Ролло показал ей, где разводят лошадей, предназначавшихся для походов. На сочных лугах табуны паслись привольно, а лучших из лучших отбирали опытные конюхи, помещали в специальные загоны и объезжали.
Эмма как-то заметила конунгу:
– Однако вороной, на котором ты сидишь, Ролло, не местной породы. И я еще не забыла, что некогда он принадлежал мелиту[19] Эврару Меченому.
Это было опасное напоминание. Они оба знали, что Ролло захватил этого прекрасного длинногривого жеребца во время набега на аббатство, где выросла Эмма. И тогда случилось много такого, что они оба желали бы забыть.
Но на этот раз Ролло отвечал довольно спокойно:
– Мой вороной не какая-то краденая лошадь, а я взял ее в противостоянии. Она трофей войны, а это всегда достойно воина. И я зову своего коня Глад, что на моем языке означает Веселый. И более резвого и понятливого коня у меня еще не бывало. Ну что, рыжая, может проедемся вон до той излучины Сены?
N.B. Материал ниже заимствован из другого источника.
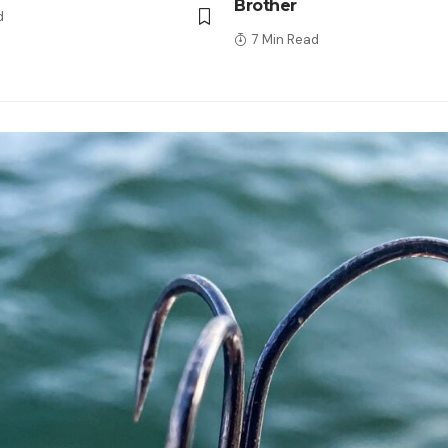
Brother
d
7 Min Read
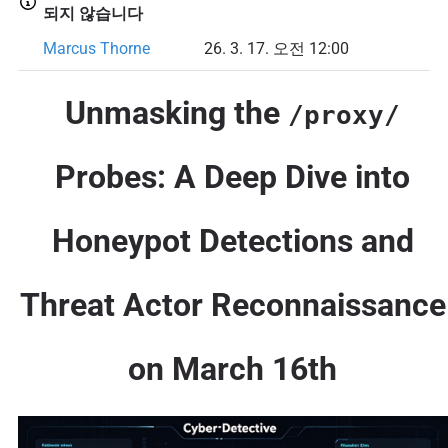
되지 않습니다
Marcus Thorne
26. 3. 17. 오전 12:00
Unmasking the
/proxy/
Probes: A Deep Dive into
Honeypot Detections and
Threat Actor Reconnaissance
on March 16th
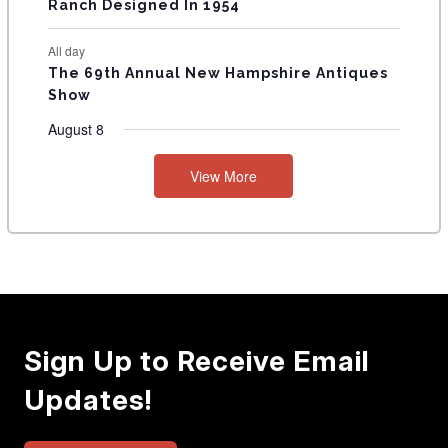
Ranch Designed In 1954
All day
The 69th Annual New Hampshire Antiques
Show
August 8
View More
Sign Up to Receive Email
Updates!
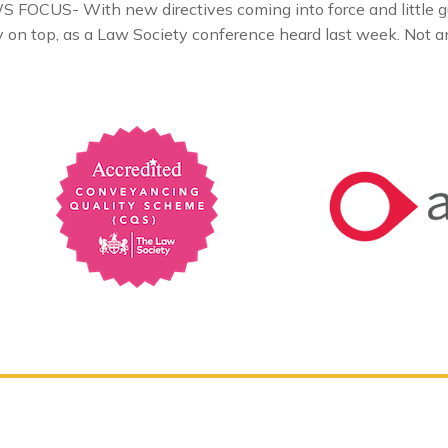
FOCUS- With new directives coming into force and little gui
ay on top, as a Law Society conference heard last week. Not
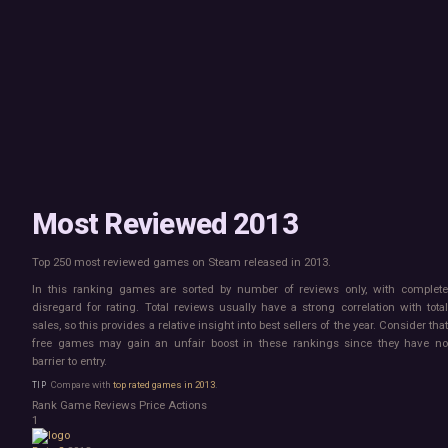
Mac
Board Game
Linux
Building
Steam Deck
Card Game
Verified
Exploration
Virtual Reality
Hidden Object
Exclusive
Horror
Idler
Top 250 Developers
Interactive Fiction
Top 250 Publishers
Management
Top 250 DLC
Open World
Platformer
Point & Click
Most Reviewed 2013
Roguelike
Sandbox
Top 250 most reviewed games on Steam released in 2013.
Shooter
Stealth
In this ranking games are sorted by number of reviews only, with complete
Survival
disregard for rating. Total reviews usually have a strong correlation with total
Tower Defense
sales, so this provides a relative insight into best sellers of the year. Consider that
free games may gain an unfair boost in these rankings since they have no
Turn-Based Strategy
barrier to entry.
Visual Novel
Walking Simulator
Compare with
top rated games in 2013
.
2D Platformer
Rank
Game
Reviews
Price
Actions
3D Platformer
1
Action Roguelike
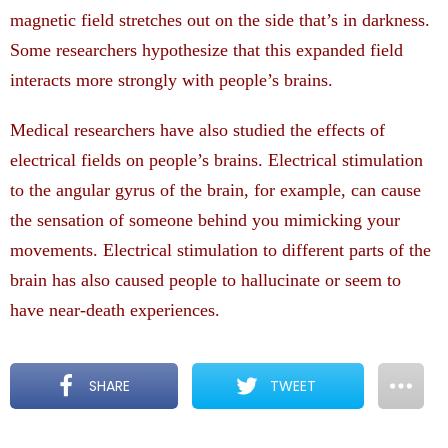
magnetic field stretches out on the side that’s in darkness.
Some researchers hypothesize that this expanded field
interacts more strongly with people’s brains.
Medical researchers have also studied the effects of
electrical fields on people’s brains. Electrical stimulation
to the angular gyrus of the brain, for example, can cause
the sensation of someone behind you mimicking your
movements. Electrical stimulation to different parts of the
brain has also caused people to hallucinate or seem to
have near-death experiences.
SHARE
TWEET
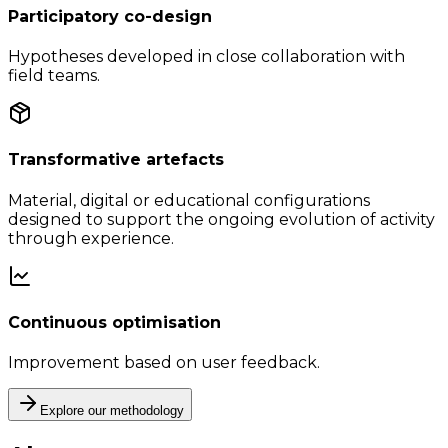
Participatory co-design
Hypotheses developed in close collaboration with
field teams.
Transformative artefacts
Material, digital or educational configurations
designed to support the ongoing evolution of activity
through experience.
Continuous optimisation
Improvement based on user feedback.
Explore our methodology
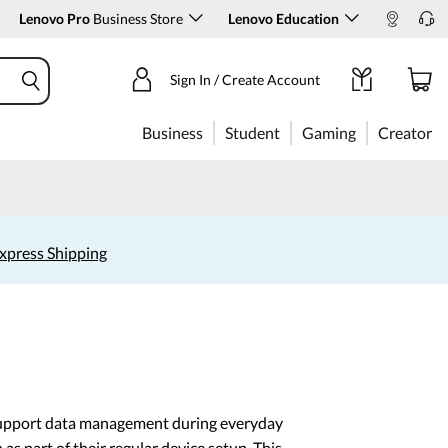
Lenovo Pro
Business Store
Lenovo Education
Sign In / Create Account
Business
Student
Gaming
Creator
xpress Shipping
 support data management during everyday
 part of their regular device setup. This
И он пришпоривал Глада, а Эмма шенкелями и кнутовища посылала за ним свою легконогую буланую. Девушка уже овладела верховой ездой достаточно, чтобы получать удовольствие от быстрой скачки.
Вообще это были чудесные дни. Они не чувствовали себя завоевателем и пленницей, Эмма не дерзила норманну, а он был мягок и внимателен к ней. Ролло обучал ее охотиться с ястребом на открытых пустошах, они заезжали подкрепиться в небольшие монастыри, и девушка отмечала, что местные монахи уже не опасались завоевателя Нормандии. Конунг не переставал удивлять Эмму. Порой он словно по волшебству вновь превращался во властного и неприступного вельможу, надменного правителя, перед которым даже его соотечественники торопливо склонялись, а франки поселяне скидывали колпаки и спешили поцеловать его стремя. Вместе с тем он мог просидеть за кружкой пенного сидра с крестьянами в сельской харчевне, толкуя о простых, как земля, вещах, выслушивая их жалобы и при этом не забывая похвалить хозяйкину стряпню.